Sometimes I think back to when we were younger, and regret a lot of things I've done- mostly putting you in danger whenever you had to swoop in and help me out -though I would always think 'she's so badass!!' right afterwards- and I am sorry for putting you through this.

To be honest with you, my feelings for you were not that clear, not before the first time we discovered the ocean. I think it was at that time, when I saw you smiling and playing with Sasha in the waters that I realized I was in love with you, in more than a platonic way. Up until then, I always knew I cared for you deeply, more than anyone, I just didn't know what to do when the thought that I might like you more than a friend crossed my mind.

Though, at nineteen -not that old, are we? You get what I mean- I think that one think I will never ever regret, is to die by your side. Whenever that may be- we don't know, given the nature of the world we live in, so if it's tomorrow, in a month, in ten or sixty years, when we'll be wrinkly and old but still sickly in love with one another, I know I'll be more than content to die with you by my side. It would be the perfect ending to that story of ours, wouldn't it?

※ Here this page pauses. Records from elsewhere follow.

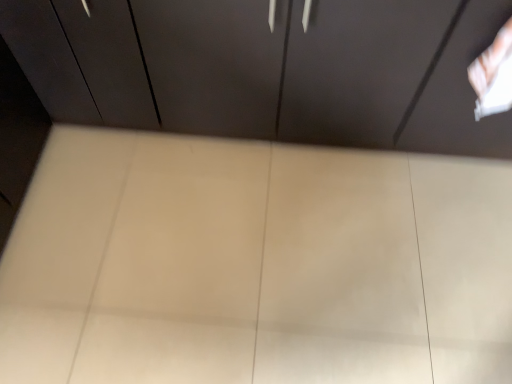 Question: In the image, is matte dark wood cupboard at center on the left side or the right side of white glossy plywood at center?

Choices:
 (A) left
 (B) right

Answer: (B)

Question: Considering the positions of matte dark wood cupboard at center and white glossy plywood at center in the image, is matte dark wood cupboard at center bigger or smaller than white glossy plywood at center?

Choices:
 (A) small
 (B) big

Answer: (B)

Question: Is matte dark wood cupboard at center situated inside white glossy plywood at center or outside?

Choices:
 (A) inside
 (B) outside

Answer: (B)

Question: Is point (162, 357) closer or farther from the camera than point (353, 87)?

Choices:
 (A) farther
 (B) closer

Answer: (B)

Question: Considering the positions of white glossy plywood at center and matte dark wood cupboard at center in the image, is white glossy plywood at center taller or shorter than matte dark wood cupboard at center?

Choices:
 (A) tall
 (B) short

Answer: (B)

Question: In terms of width, does white glossy plywood at center look wider or thinner when compared to matte dark wood cupboard at center?

Choices:
 (A) wide
 (B) thin

Answer: (A)

Question: Based on their sizes in the image, would you say white glossy plywood at center is bigger or smaller than matte dark wood cupboard at center?

Choices:
 (A) big
 (B) small

Answer: (B) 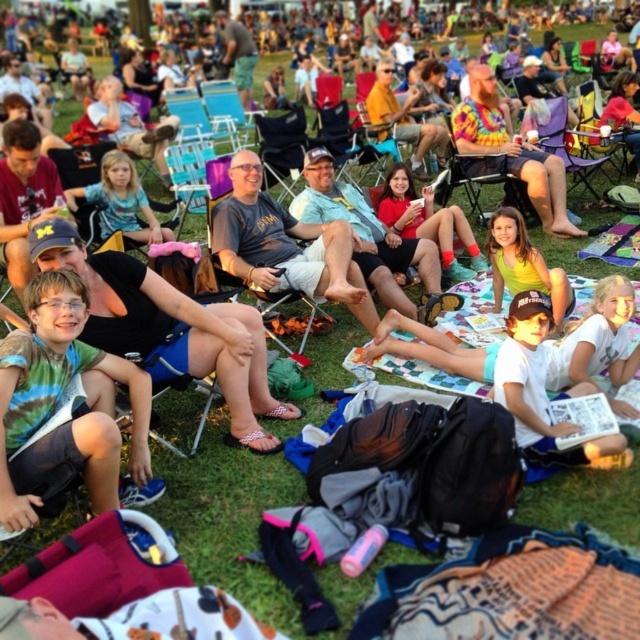 Question: Can you confirm if matte black shorts at center is thinner than tie-dye fabric shirt at center?

Choices:
 (A) yes
 (B) no

Answer: (A)

Question: Is white cotton shirt at lower right smaller than tie-dye fabric chair at center?

Choices:
 (A) no
 (B) yes

Answer: (B)

Question: Which object is farther from the camera taking this photo?

Choices:
 (A) green tie-dye shirt at left
 (B) tie-dye fabric shirt at center

Answer: (B)

Question: Does tie-dye shirt at center have a smaller size compared to metallic silver folding chair at center?

Choices:
 (A) yes
 (B) no

Answer: (B)

Question: Which point appears farthest from the camera in this image?

Choices:
 (A) (284, 220)
 (B) (461, 166)

Answer: (B)

Question: Which object is positioned closest to the white cotton shirt at lower right?

Choices:
 (A) tie-dye fabric shirt at center
 (B) matte black shorts at center

Answer: (B) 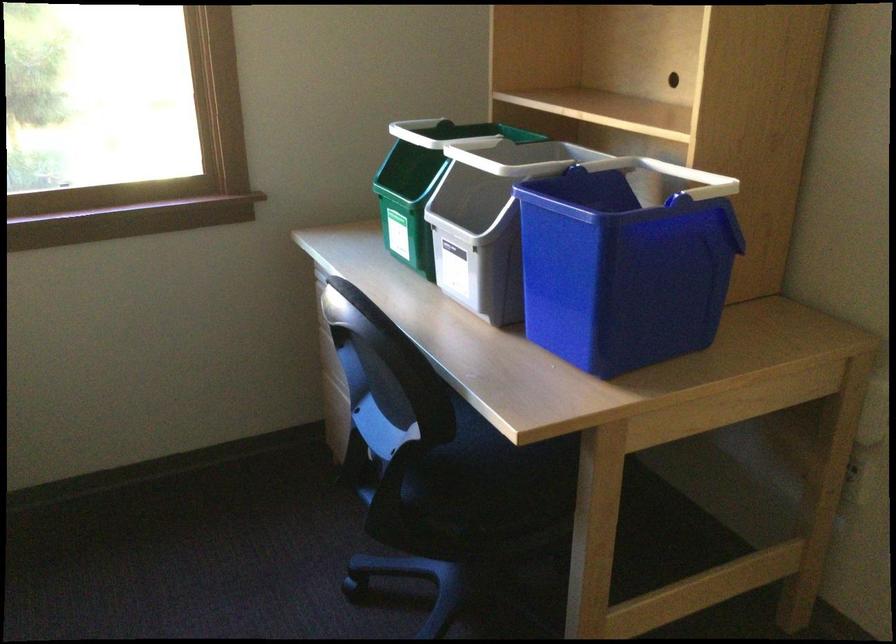 The height and width of the screenshot is (644, 896). Find the location of `chair sitting surface`. chair sitting surface is located at coordinates (479, 476). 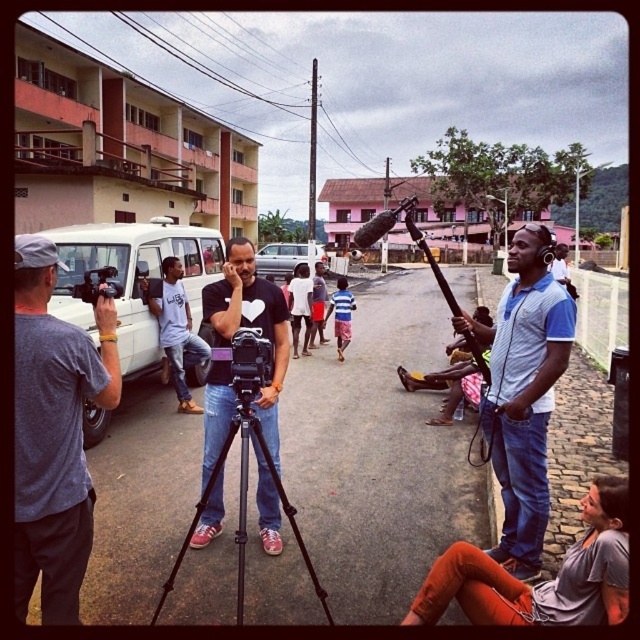 You are a photographer who needs to choose between the white matte camera at center and the black matte camera at center based on their sizes. Which camera is wider?

The white matte camera at center is wider than the black matte camera at center according to the description.

You are a costume designer looking at the scene. You need to determine the spatial relationship between the orange denim pants at lower right and the striped cotton shirt at center. Which one is located lower in the frame?

The orange denim pants at lower right is positioned under the striped cotton shirt at center, so it is located lower in the frame. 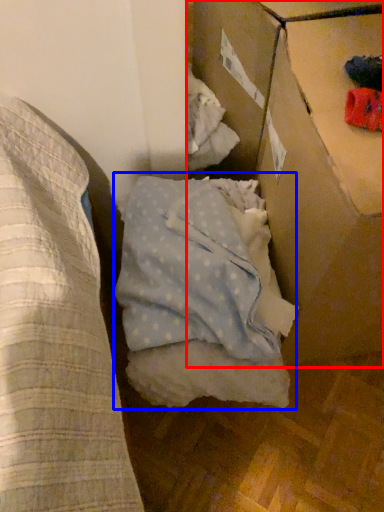 Question: Which object appears closest to the camera in this image, cardboard box (highlighted by a red box) or sheet (highlighted by a blue box)?

Choices:
 (A) cardboard box
 (B) sheet

Answer: (A) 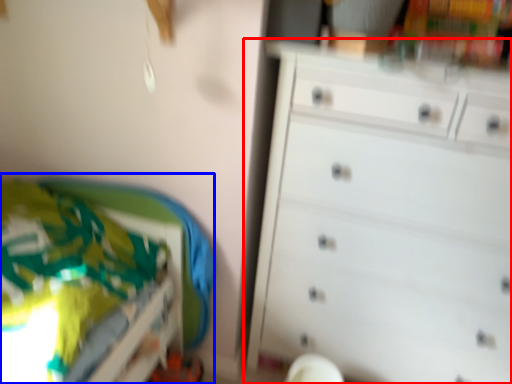 Question: Which of the following is the closest to the observer, chest of drawers (highlighted by a red box) or bed (highlighted by a blue box)?

Choices:
 (A) chest of drawers
 (B) bed

Answer: (B) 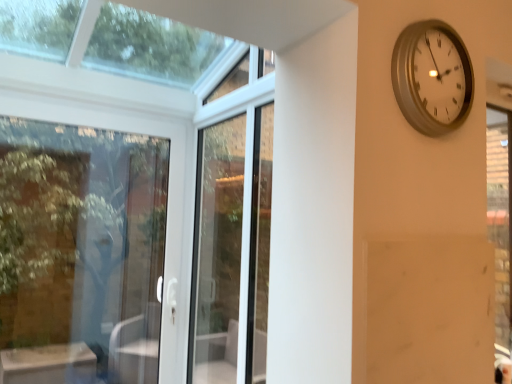 Question: Does silver metallic clock at upper right have a greater height compared to clear glass door at left?

Choices:
 (A) yes
 (B) no

Answer: (B)

Question: Does silver metallic clock at upper right have a smaller size compared to clear glass door at left?

Choices:
 (A) no
 (B) yes

Answer: (B)

Question: Is silver metallic clock at upper right oriented towards clear glass door at left?

Choices:
 (A) no
 (B) yes

Answer: (A)

Question: Can you confirm if silver metallic clock at upper right is bigger than clear glass door at left?

Choices:
 (A) no
 (B) yes

Answer: (A)

Question: Is silver metallic clock at upper right positioned behind clear glass door at left?

Choices:
 (A) no
 (B) yes

Answer: (A)

Question: From the image's perspective, does silver metallic clock at upper right appear lower than clear glass door at left?

Choices:
 (A) yes
 (B) no

Answer: (B)

Question: Could you tell me if clear glass door at left is facing silver metallic clock at upper right?

Choices:
 (A) yes
 (B) no

Answer: (A)

Question: Considering the relative sizes of clear glass door at left and silver metallic clock at upper right in the image provided, is clear glass door at left smaller than silver metallic clock at upper right?

Choices:
 (A) no
 (B) yes

Answer: (A)

Question: Does clear glass door at left have a greater width compared to silver metallic clock at upper right?

Choices:
 (A) yes
 (B) no

Answer: (A)

Question: Is clear glass door at left thinner than silver metallic clock at upper right?

Choices:
 (A) yes
 (B) no

Answer: (B)

Question: Is the depth of clear glass door at left greater than that of silver metallic clock at upper right?

Choices:
 (A) no
 (B) yes

Answer: (B)

Question: Is clear glass door at left outside silver metallic clock at upper right?

Choices:
 (A) no
 (B) yes

Answer: (B)

Question: Is clear glass door at left positioned beyond the bounds of white glass screen door at center?

Choices:
 (A) yes
 (B) no

Answer: (A) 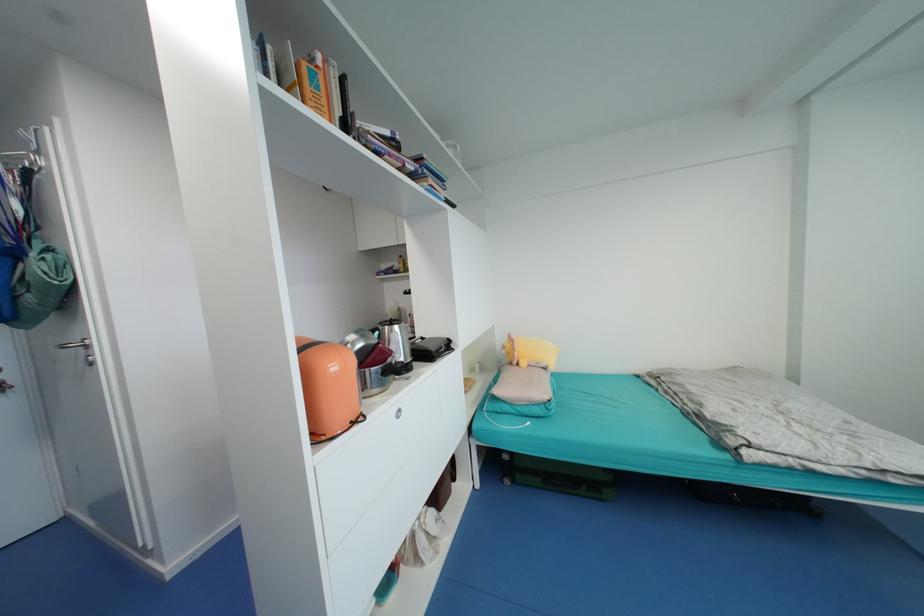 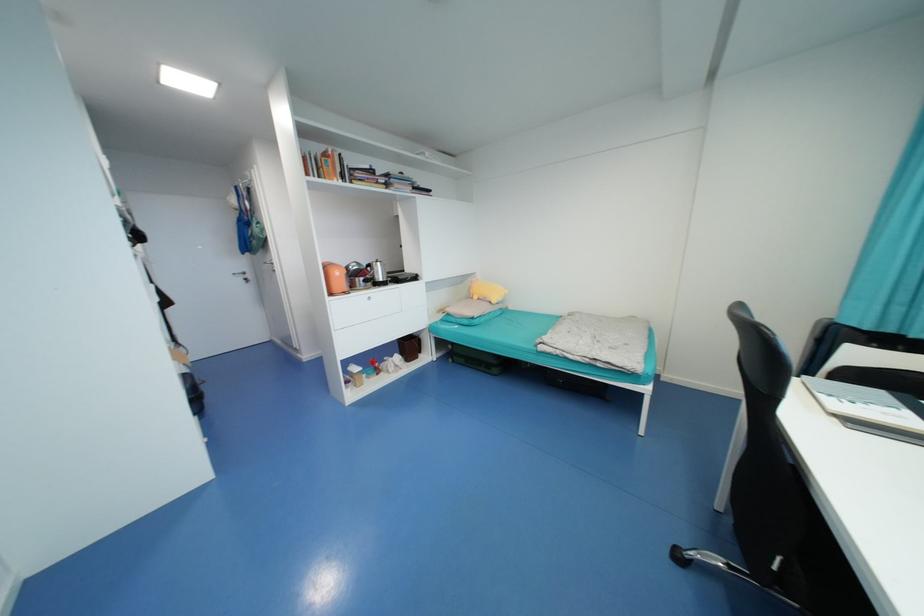 Where in the second image is the point corresponding to point 529,365 from the first image?

(480, 299) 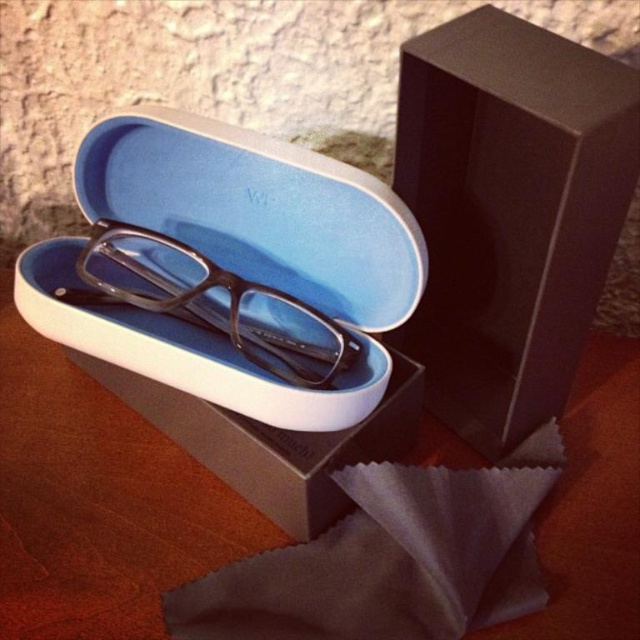 Looking at this image, does matte black box at upper right have a lesser height compared to matte black glasses at center?

No, matte black box at upper right is not shorter than matte black glasses at center.

Is point (420, 129) less distant than point (307, 316)?

Yes.

The height and width of the screenshot is (640, 640). In order to click on matte black box at upper right in this screenshot , I will do `click(509, 212)`.

Who is taller, matte black case at center or matte black glasses at center?

Standing taller between the two is matte black case at center.

Is matte black case at center above matte black glasses at center?

Yes, matte black case at center is above matte black glasses at center.

Is point (228, 193) closer to camera compared to point (244, 333)?

Yes, point (228, 193) is in front of point (244, 333).

Find the location of a particular element. This screenshot has width=640, height=640. matte black case at center is located at coordinates (243, 301).

Which is behind, point (349, 502) or point (412, 211)?

The point (349, 502) is behind.

Can you confirm if matte black case at center is thinner than matte black box at upper right?

No.

Where is `matte black case at center`? Image resolution: width=640 pixels, height=640 pixels. matte black case at center is located at coordinates (243, 301). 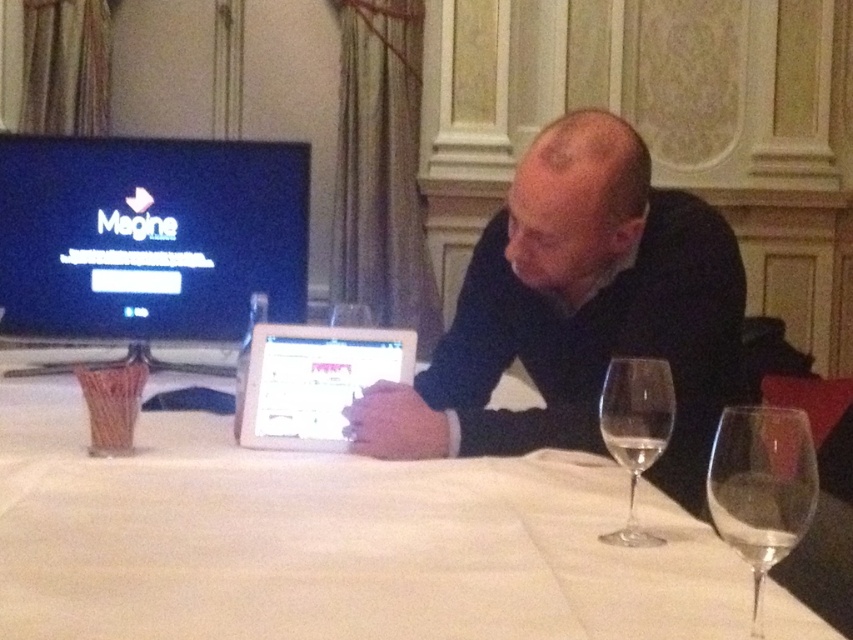 Can you confirm if white cloth at center is wider than silver metallic tablet at center?

Yes.

From the picture: Between white cloth at center and silver metallic tablet at center, which one has less height?

With less height is white cloth at center.

This screenshot has height=640, width=853. In order to click on white cloth at center in this screenshot , I will do `click(331, 540)`.

Does dark blue shirt at center have a greater height compared to clear glass at lower center?

Yes, dark blue shirt at center is taller than clear glass at lower center.

Which is behind, point (717, 419) or point (646, 435)?

The point (717, 419) is more distant.

At what (x,y) coordinates should I click in order to perform the action: click on dark blue shirt at center. Please return your answer as a coordinate pair (x, y). The height and width of the screenshot is (640, 853). Looking at the image, I should click on (577, 312).

Does clear glass wine glass at center have a lesser height compared to clear glass wine glass at right?

Yes, clear glass wine glass at center is shorter than clear glass wine glass at right.

Which is below, clear glass wine glass at center or clear glass wine glass at right?

clear glass wine glass at center is below.

Locate an element on the screen. clear glass wine glass at center is located at coordinates (761, 486). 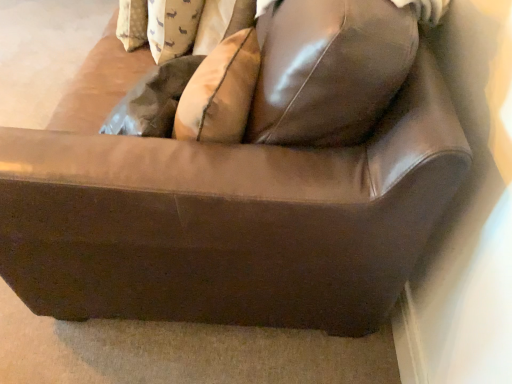 The width and height of the screenshot is (512, 384). What do you see at coordinates (329, 70) in the screenshot?
I see `glossy leather pillow at upper center` at bounding box center [329, 70].

Locate an element on the screen. The width and height of the screenshot is (512, 384). glossy leather pillow at upper center is located at coordinates (329, 70).

The image size is (512, 384). I want to click on glossy leather pillow at upper center, so click(329, 70). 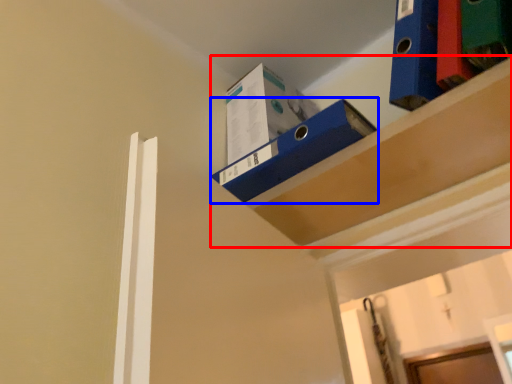 Question: Which object appears closest to the camera in this image, shelf (highlighted by a red box) or shelf (highlighted by a blue box)?

Choices:
 (A) shelf
 (B) shelf

Answer: (A) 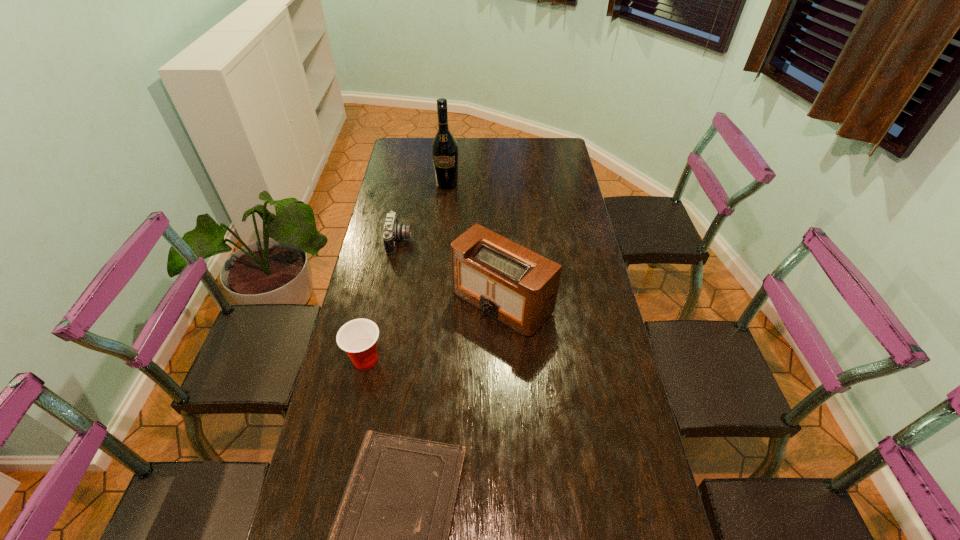 Find the location of a particular element. the tallest object is located at coordinates click(x=444, y=146).

This screenshot has width=960, height=540. I want to click on the farthest object, so click(444, 146).

At what (x,y) coordinates should I click in order to perform the action: click on the third farthest object. Please return your answer as a coordinate pair (x, y). This screenshot has height=540, width=960. Looking at the image, I should click on (516, 286).

Identify the location of radio receiver. (516, 286).

The width and height of the screenshot is (960, 540). In order to click on the third shortest object in this screenshot , I will do `click(358, 338)`.

Where is `cup`? The width and height of the screenshot is (960, 540). cup is located at coordinates (358, 338).

At what (x,y) coordinates should I click in order to perform the action: click on the fourth tallest object. Please return your answer as a coordinate pair (x, y). Looking at the image, I should click on (393, 231).

Locate an element on the screen. This screenshot has width=960, height=540. the fourth nearest object is located at coordinates (393, 231).

Find the location of `vacant space located 0.110m on the label of the wine bottle`. vacant space located 0.110m on the label of the wine bottle is located at coordinates (444, 207).

This screenshot has height=540, width=960. In order to click on free spot located 0.380m on the front of the third farthest object in this screenshot , I will do `click(510, 463)`. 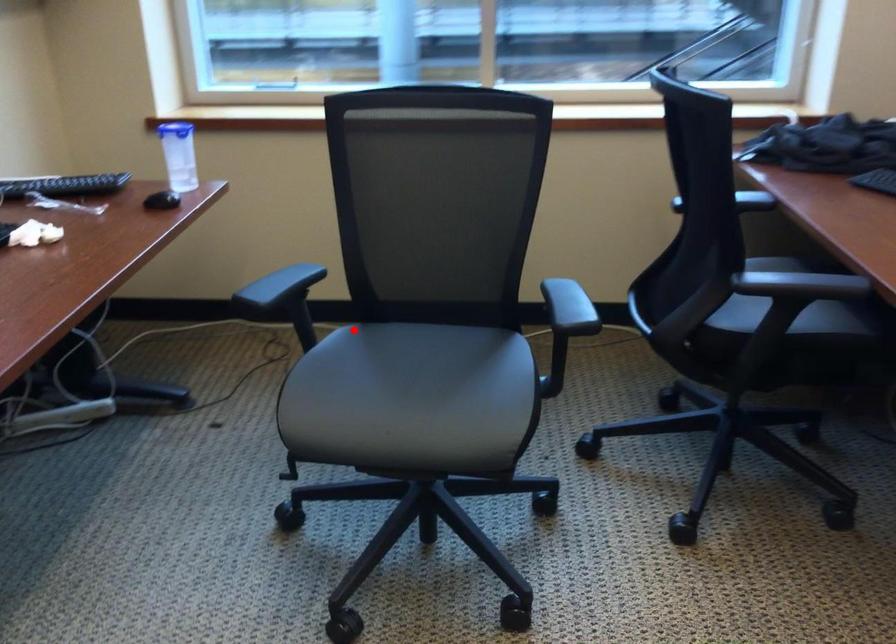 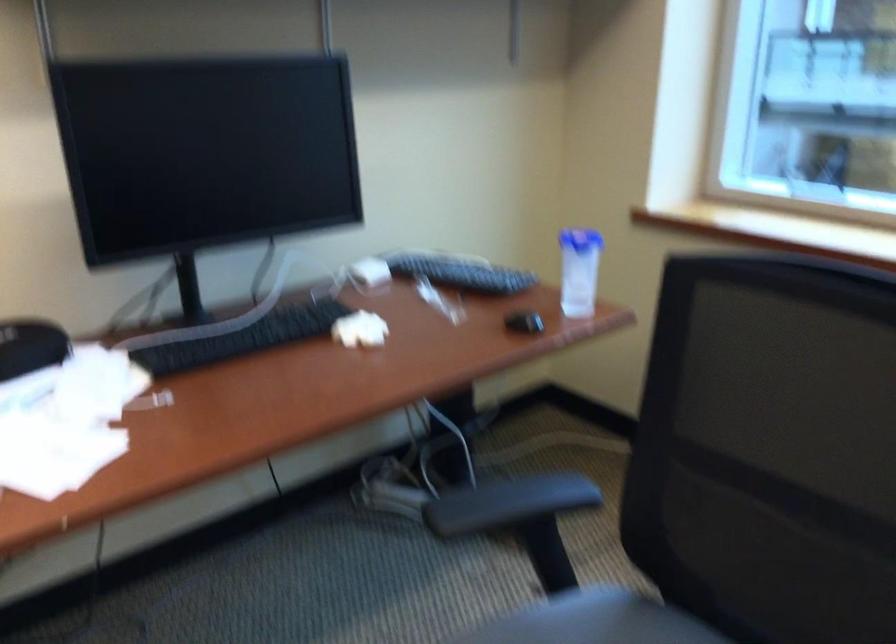 In the second image, find the point that corresponds to the highlighted location in the first image.

(593, 621)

Time's passing and I keep rambling about the most random things that come to mind- truth is I am kind of anxious as I told you about tomorrow, but I don't want to burden you with those thoughts and make you even more nervous, not when you're sleeping so peacefully next to me and I can't wrap my mind around the fact that I can call you mine.

We both have done bad things, but to me, you'll never be a bad person (Y/n). Selfish to some, but I don't want you to feel bad about your past- we can't change it, so we have to embrace it and just try to grow from it.

I don't know since when I started sounding like Commander Erwin, with those fragments of wisdom or whatever that last line was, but it is kind of funny, isn't it?

I think I should probably wrap this up and get some sleep, too. Not before I tell you write to you, how much I love you; because I do, more than words could ever express, and I promise you once this is all over, we'll spend a day at the sea, because you love that place, and I love what you love.

I don't know what tomorrow will bring, but whatever it is, I will face it, and regardless of the outcome, I will always be there for you.

Love,

Jean.

PS. I am sorry for writing this behind that old letter you had given to me when we fell out, I didn't want to disturb you by moving too much, and this was the first sheet of paper I found in my drawer. Definitely didn't keep it ever since then.